Observing a strong transient response in LTC regions, MTG-bodies and pSTS-faces, is interesting in the context of classic theories that propose differential contributions of magnocellular (M) and parvocellular (P) inputs to parallel visual streams in the primate visual system [22–24]. In macaques, the M pathway is thought to code transient visual information and projects from V1 to MT, while the P pathway is thought to code sustained information and projects from V1 to V4 and IT. Our results reveal that the transient channel, associated with the M pathway, dominates responses not just in hMT+ [5] but also in LTC category-selective regions. In turn, this suggest the intriguing possibility that there may be substantial M projections not only to hMT+ as predicted by classic theories [22–24], but also to surrounding face- and body-selective regions.
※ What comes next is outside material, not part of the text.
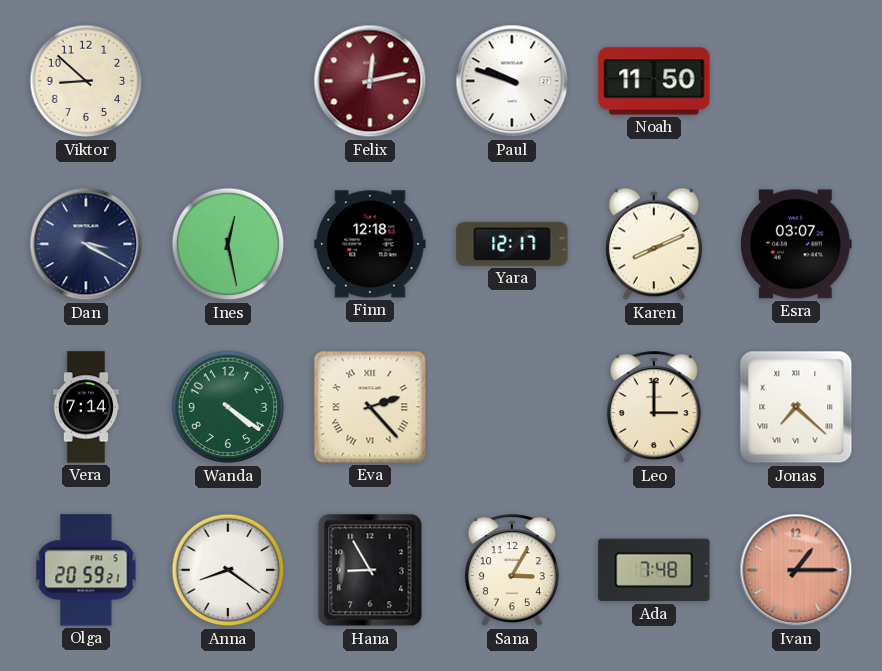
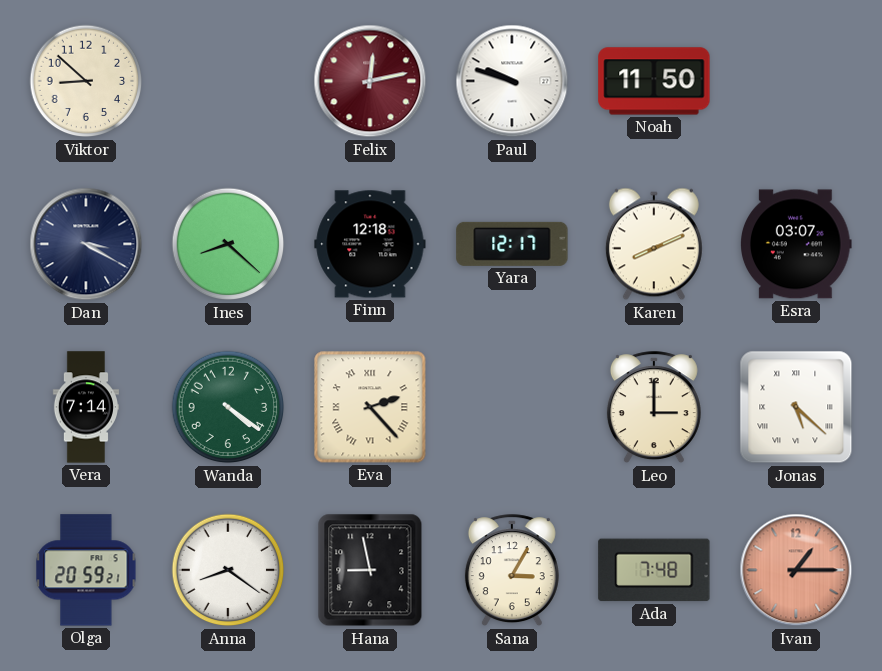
Ines: 12:28 -> 8:22
Jonas: 7:22 -> 5:22
Hana: 8:55 -> 8:58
Different from the predictions of classic theories of a predominant P input to the primate ventral stream [22–24], we find significant contributions from both transient and sustained channels in VTC as well as evidence for category selectivity in VTC in both channels. This finding is consistent with later studies in macaques that reported that both M and P inputs propagate to ventral visual areas such as V4 [5, 25]. Surprisingly, our data in Fig 5 suggests that the contribution of the transient channel in VTC appears to be larger than the sustained channel. We note that while interpreting the relative amplitude of responses within a channel is straightforward (e.g. comparing β weights for the different categories within the transient channel), interpreting the relative weight of sustained vs. temporal channels is complex, as it depends on the specific implementation of the model and the experimental design. Nonetheless, we are confident that there are both sustained and transient responses in VTC for three reasons. First, examination of raw BOLD responses during our experiments (S1 Fig), which are model free, shows that VTC regions respond strongly both to sustained single images (experiment 1) as well as transient, briefly flashed images (experiment 2). Second, responses in experiment 3, which had a combination of sustained and transient stimulation, exceed those of either experiment 1 or 2, suggesting additive contributions of the two channels. Finally, a two-channel model with sustained and transient channels performs better in VTC than single-channel models with only a sustained channel or only a transient channel (S6 Fig).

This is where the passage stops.